News from the plagiarism front:

1. It's getting hotter by the day, and I want it to rain. I know this has nothing to do with plagiarism, but it's bloody hot mate.

2. K.R.Chandrashekar has "acknowledged sources on his web site". What this means is that he has said that:

I acknowledge the material I have borrowed from the Internet - news items, pieces of columns and articles
.

And given a list of articles.

Rajeev Srinivasan is one lucky guy. He got ripped off thrice!

I'm still ticked off; this is still blatant copying and the authors don't get no say. It's not about just acknowedgements, it's about not getting the original author's "okay", about not giving them part of his proceeds, about my paying for what is effectively an irrelevant collection of internet material, and also about twisting the words around so they mean something altogether different.

Acknowledgements are one step forward. But Mr. Chandrashekar, you need to learn to give proper credit - meaning, don't twist their words, don't copy more than a couple sentences, and quote their NAMES in the book. You need to release a new edition with the changes, and recall the current one.

3. Minkey Chief is angry. He says, "Dai Deepak! Can you put your updates on separate blog entries? "

Deepak is sorry. Deepak has therefore bowed to the dictates of the Chief and dedicated an entire bullet point in his honour. And he's got a darn good web site.

4. Kaavya Vishwanathan is screwed. For those of you who don't know, she had written a book called "How Opal Mehta Got Kissed, Got Wild, and Got a Life". She copied a large amount of content, with K.R. Chandrashekar-esque word-changing techniques, and got a $500,000 two-book deal with Little, Brown . (now called Little, Drowned) People weren't too happy when the found out that she'd copied from more than one author and perhaps from another Indian-American novel.

Kaavya admitted the plagiarism and apologised saying "The copying was unintentional", but believing that would involve a frontal lobotomy.
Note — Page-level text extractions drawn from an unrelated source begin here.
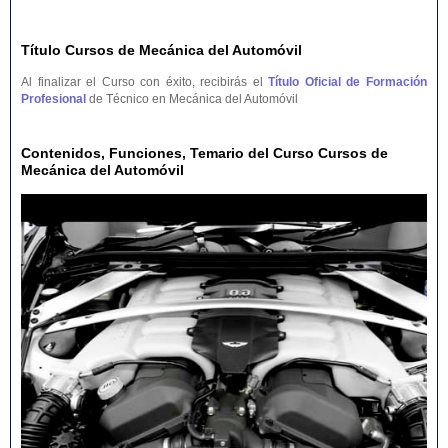
Título Cursos de Mecánica del Automóvil
Al finalizar el Curso con éxito, recibirás el
Título Oficial de Formación
Profesional
de Técnico en Mecánica del Automóvil
Contenidos, Funciones, Temario del Curso Cursos de
Mecánica del Automóvil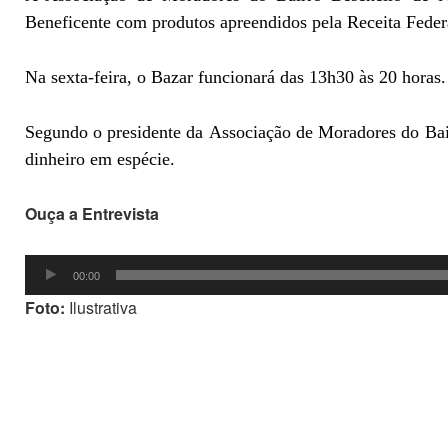
Beneficente com produtos apreendidos pela Receita Federa
Na sexta-feira, o Bazar funcionará das 13h30 às 20 horas.
Segundo o presidente da Associação de Moradores do Bai
dinheiro em espécie.
Ouça a Entrevista
Tocador
00:00
de
Foto:
Ilustrativa
áudio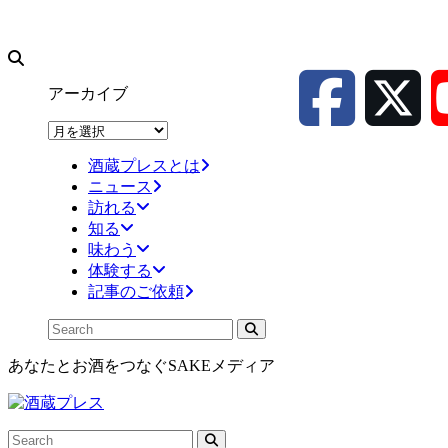
アーカイブ
ア
ー
酒蔵プレスとは
カ
ニュース
イ
訪れる
ブ
知る
味わう
体験する
記事のご依頼
あなたとお酒をつなぐSAKEメディア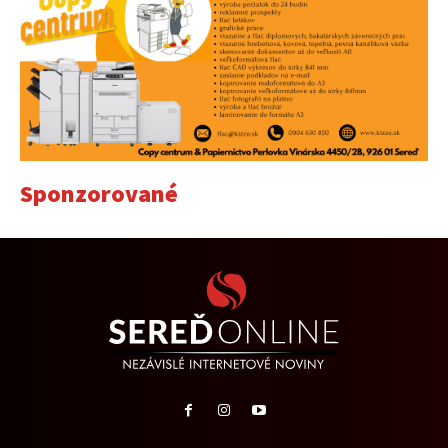
Sponzorované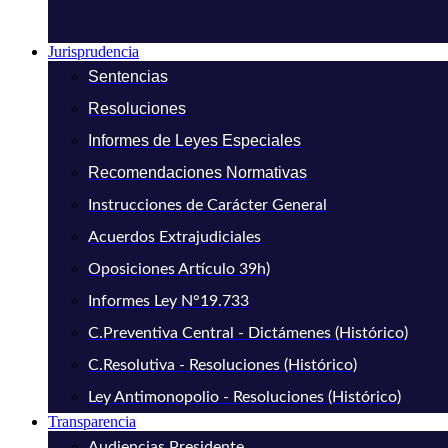
Jurisprudencia
Sentencias
Resoluciones
Informes de Leyes Especiales
Recomendaciones Normativas
Instrucciones de Carácter General
Acuerdos Extrajudiciales
Oposiciones Artículo 39h)
Informes Ley N°19.733
C.Preventiva Central - Dictámenes (Histórico)
C.Resolutiva - Resoluciones (Histórico)
Ley Antimonopolio - Resoluciones (Histórico)
Transparencia
Audiencias Presidente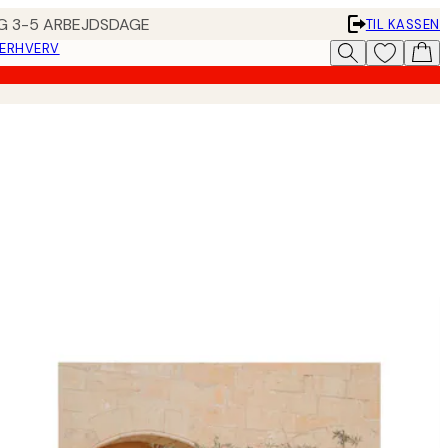
ING 3-5 ARBEJDSDAGE
TIL KASSEN
 ERHVERV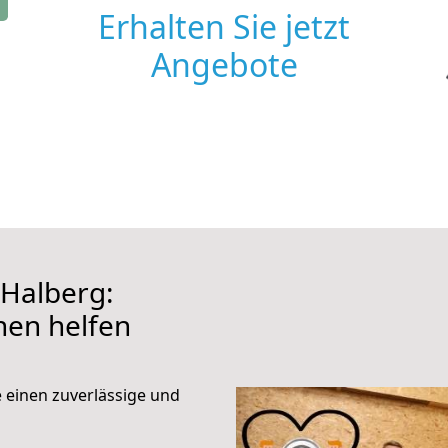
Erhalten Sie jetzt
Angebote
Halberg:
hnen helfen
e einen zuverlässige und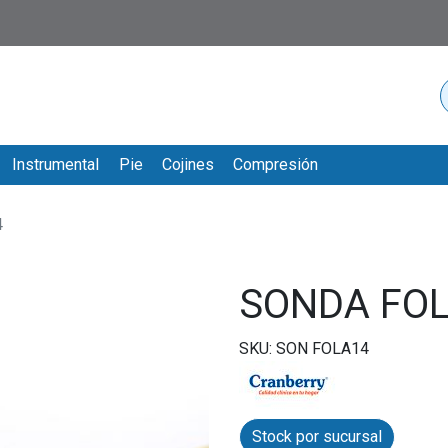
Instrumental
Pie
Cojines
Compresión
4
SONDA FOL
SKU: SON FOLA14
Stock por sucursal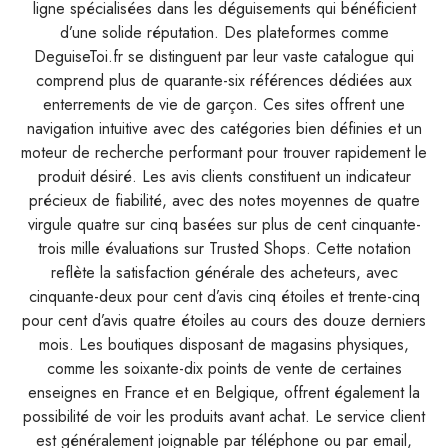
ligne spécialisées dans les déguisements qui bénéficient
d’une solide réputation. Des plateformes comme
DeguiseToi.fr se distinguent par leur vaste catalogue qui
comprend plus de quarante-six références dédiées aux
enterrements de vie de garçon. Ces sites offrent une
navigation intuitive avec des catégories bien définies et un
moteur de recherche performant pour trouver rapidement le
produit désiré. Les avis clients constituent un indicateur
précieux de fiabilité, avec des notes moyennes de quatre
virgule quatre sur cinq basées sur plus de cent cinquante-
trois mille évaluations sur Trusted Shops. Cette notation
reflète la satisfaction générale des acheteurs, avec
cinquante-deux pour cent d’avis cinq étoiles et trente-cinq
pour cent d’avis quatre étoiles au cours des douze derniers
mois. Les boutiques disposant de magasins physiques,
comme les soixante-dix points de vente de certaines
enseignes en France et en Belgique, offrent également la
possibilité de voir les produits avant achat. Le service client
est généralement joignable par téléphone ou par email,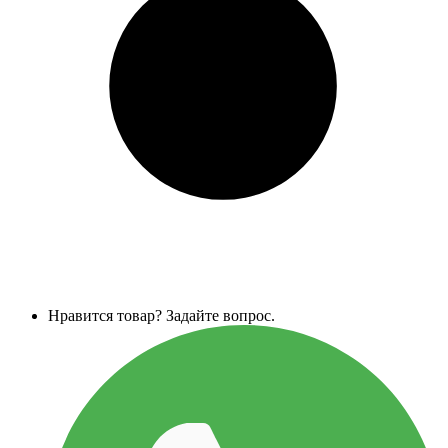
Нравится товар? Задайте вопрос.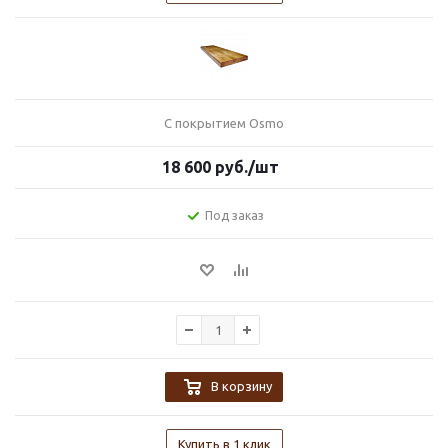
С покрытием Osmo
18 600
руб.
/шт
Под заказ
В корзину
Купить в 1 клик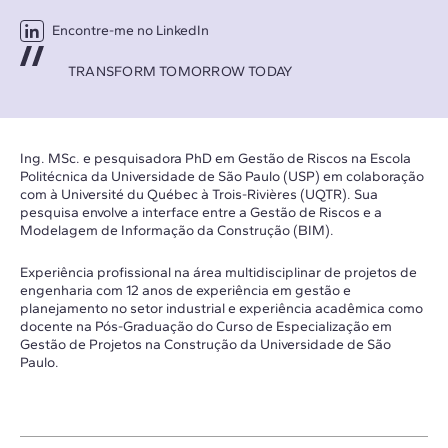
Encontre-me no LinkedIn
TRANSFORM TOMORROW TODAY
Ing. MSc. e pesquisadora PhD em Gestão de Riscos na Escola
Politécnica da Universidade de São Paulo (USP) em colaboração
com à Université du Québec à Trois-Rivières (UQTR). Sua
pesquisa envolve a interface entre a Gestão de Riscos e a
Modelagem de Informação da Construção (BIM).
Experiência profissional na área multidisciplinar de projetos de
engenharia com 12 anos de experiência em gestão e
planejamento no setor industrial e experiência acadêmica como
docente na Pós-Graduação do Curso de Especialização em
Gestão de Projetos na Construção da Universidade de São
Paulo.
Eventually, the publishers recalled the book and said ta-ta to the second book as well.

And now, a newpaper named "The Record" will investigate Kaavya's articles as an intern with them in 2003 and 2004. "We have no reason to believe there's anything wrong with her copy. But in light of what's going on, we thought we should check her stuff out."

It's a big bad world, isn't it.

2 Comments:

Anonymous Anonymous said...

Hi Deepak,

Good post man! Although you might want to take a look at Malcolm Gladwell's slightly unconventional take on the whole thing!

Little, Brown (now called Little, Drowned)... priceless! ;-)

4:49 PM, May 04, 2006  
Blogger Deepak Shenoy said...

Cool! Thanks...to Gautam as well, of course!